Two more technical papers are worth flagging for product teams. Raon-Speech (9B, trained on 1.38M hours) outperforms Qwen2.5-Omni and Fun-Audio-Chat across 42 audio benchmarks in English and Korean, with a SpeechChat variant for real-time full-duplex conversation trained on 119K hours of dialogue — a useful reference if you're evaluating multilingual voice stacks. CSP-Atlas identifies 106 dedicated neural circuits in a sparse 8-layer transformer trained on Python code: 62.5% of the most active neurons at intermediate layers are concept-specific to AST constructs. This isn't decorative interpretability — it opens a concrete path for auditing or constraining code model behavior at fine granularity.
ChaosBench-Logic v2 is a 40,886-question benchmark evaluating logical reasoning of 14 LLMs on 165 dynamical systems. The CARE protocol reveals critical failures: regime-transition reasoning remains near-random (MCC=0.05), while FOL deduction reaches MCC=0.52. Qwen 2.5-32B outperforms proprietary models on indicator diagnostics.

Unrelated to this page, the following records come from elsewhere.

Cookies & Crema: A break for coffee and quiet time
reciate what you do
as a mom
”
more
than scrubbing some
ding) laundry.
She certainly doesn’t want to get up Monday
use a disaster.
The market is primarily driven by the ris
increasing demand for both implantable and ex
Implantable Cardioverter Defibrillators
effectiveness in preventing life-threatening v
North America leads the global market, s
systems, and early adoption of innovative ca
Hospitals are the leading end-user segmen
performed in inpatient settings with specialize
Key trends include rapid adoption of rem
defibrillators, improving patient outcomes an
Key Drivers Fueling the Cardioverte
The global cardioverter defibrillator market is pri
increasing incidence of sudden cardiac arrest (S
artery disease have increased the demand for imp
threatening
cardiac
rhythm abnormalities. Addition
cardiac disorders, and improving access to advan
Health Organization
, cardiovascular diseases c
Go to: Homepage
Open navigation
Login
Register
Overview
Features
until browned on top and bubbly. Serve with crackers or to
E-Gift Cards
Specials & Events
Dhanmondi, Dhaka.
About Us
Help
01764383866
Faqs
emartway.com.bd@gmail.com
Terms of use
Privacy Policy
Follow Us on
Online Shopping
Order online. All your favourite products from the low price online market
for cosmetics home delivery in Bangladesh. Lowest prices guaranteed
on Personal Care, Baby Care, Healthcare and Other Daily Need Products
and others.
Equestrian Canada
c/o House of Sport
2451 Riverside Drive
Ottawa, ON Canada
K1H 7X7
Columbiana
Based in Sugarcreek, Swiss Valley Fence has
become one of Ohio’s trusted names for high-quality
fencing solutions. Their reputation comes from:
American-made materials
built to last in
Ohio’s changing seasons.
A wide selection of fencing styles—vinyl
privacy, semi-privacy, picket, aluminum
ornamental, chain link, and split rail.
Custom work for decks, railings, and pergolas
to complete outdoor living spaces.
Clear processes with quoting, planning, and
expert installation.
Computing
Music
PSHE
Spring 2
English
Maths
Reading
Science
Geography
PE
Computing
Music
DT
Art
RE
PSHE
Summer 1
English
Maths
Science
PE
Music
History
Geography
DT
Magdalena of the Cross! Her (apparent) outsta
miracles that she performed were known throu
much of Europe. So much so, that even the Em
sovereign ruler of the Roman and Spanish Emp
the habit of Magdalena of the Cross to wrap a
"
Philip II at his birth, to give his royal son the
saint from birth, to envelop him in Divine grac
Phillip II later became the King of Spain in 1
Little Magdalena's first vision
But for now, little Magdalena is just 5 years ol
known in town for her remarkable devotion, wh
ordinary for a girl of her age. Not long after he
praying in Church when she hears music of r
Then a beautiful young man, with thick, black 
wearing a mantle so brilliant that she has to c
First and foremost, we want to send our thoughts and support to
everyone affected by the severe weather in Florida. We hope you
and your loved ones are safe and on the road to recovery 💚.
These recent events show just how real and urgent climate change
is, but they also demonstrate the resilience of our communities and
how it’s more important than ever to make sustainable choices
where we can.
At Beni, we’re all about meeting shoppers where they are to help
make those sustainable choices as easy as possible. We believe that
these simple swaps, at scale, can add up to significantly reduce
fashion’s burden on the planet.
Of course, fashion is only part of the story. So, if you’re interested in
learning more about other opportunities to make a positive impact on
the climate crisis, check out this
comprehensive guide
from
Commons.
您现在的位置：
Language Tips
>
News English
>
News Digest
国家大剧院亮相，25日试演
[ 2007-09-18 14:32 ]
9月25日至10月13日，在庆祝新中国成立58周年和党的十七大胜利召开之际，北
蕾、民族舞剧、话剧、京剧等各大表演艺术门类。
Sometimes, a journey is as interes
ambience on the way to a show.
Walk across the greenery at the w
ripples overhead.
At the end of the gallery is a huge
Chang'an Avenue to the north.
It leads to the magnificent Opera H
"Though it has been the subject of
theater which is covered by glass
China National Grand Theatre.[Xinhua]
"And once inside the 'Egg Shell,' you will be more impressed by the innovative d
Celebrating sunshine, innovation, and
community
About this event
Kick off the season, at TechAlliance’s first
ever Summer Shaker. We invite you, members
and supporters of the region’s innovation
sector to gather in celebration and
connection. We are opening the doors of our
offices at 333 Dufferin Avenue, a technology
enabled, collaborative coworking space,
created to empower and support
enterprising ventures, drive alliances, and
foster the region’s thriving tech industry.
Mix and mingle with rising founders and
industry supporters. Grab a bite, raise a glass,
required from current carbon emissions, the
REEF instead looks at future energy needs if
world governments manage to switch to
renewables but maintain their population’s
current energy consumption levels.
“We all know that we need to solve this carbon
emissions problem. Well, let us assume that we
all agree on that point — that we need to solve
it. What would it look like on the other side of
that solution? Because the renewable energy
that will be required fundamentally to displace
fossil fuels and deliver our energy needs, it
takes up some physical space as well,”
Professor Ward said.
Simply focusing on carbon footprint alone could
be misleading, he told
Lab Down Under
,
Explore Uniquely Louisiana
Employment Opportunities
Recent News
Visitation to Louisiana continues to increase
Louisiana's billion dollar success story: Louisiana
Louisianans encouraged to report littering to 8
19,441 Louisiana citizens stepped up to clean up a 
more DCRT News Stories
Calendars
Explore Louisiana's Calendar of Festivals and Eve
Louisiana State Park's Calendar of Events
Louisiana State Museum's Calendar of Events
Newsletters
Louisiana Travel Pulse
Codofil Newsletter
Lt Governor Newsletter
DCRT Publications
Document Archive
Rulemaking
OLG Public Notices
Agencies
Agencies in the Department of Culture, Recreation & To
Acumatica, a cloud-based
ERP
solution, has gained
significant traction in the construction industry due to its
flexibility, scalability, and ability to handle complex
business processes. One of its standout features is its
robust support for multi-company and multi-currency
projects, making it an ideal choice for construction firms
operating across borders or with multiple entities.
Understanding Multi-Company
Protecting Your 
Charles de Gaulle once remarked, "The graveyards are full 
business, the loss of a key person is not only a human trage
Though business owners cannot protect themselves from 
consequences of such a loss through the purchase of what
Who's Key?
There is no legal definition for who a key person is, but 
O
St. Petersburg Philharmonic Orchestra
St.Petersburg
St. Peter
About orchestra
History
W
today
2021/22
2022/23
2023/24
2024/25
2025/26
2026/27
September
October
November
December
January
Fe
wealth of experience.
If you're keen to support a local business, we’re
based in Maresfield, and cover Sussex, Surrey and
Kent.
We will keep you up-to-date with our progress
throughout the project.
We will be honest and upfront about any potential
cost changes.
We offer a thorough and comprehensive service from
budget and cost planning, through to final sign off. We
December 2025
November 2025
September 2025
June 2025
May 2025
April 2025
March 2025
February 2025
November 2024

LLM-AutoSciLab proposes a closed-loop scientific discovery framework coupling hypothesis generation, hypothesis-conditioned experiment selection, and mechanism refinement. Evaluated on ActiveSciBench (57 enzyme-kinetics tasks, 45 gene-regulatory-network tasks), the system achieves 67.6% symbolic accuracy and 2-5x better sample efficiency than competing baselines.
Raon-Speech is a 9B multilingual speech language model (English/Korean) that understands and generates speech while preserving text capabilities. Trained on 1.38M hours of curated data, it outperforms 8 comparable audio models (Qwen2.5-Omni, Fun-Audio-Chat) across 42 benchmarks. Raon-SpeechChat extends it with real-time full-duplex conversation trained on 119K hours of dialogue.
QUEST is a family of open-source models (2B to 35B) trained as deep research agents via data synthesis pipeline and RL. With only 8K synthetic tasks, QUEST matches or exceeds proprietary systems across 8 research benchmarks, excels at citation grounding and report synthesis. Models, data, and training scripts released.
Study identifies 106 dedicated neural circuits in a sparse 8-layer transformer trained on Python code. Circuits organize by computational principles (atomicity, lexical ambiguity) rather than semantics. Up to 62.5% of loudest-firing neurons at mid-to-late layers are concept-specific for AST constructs.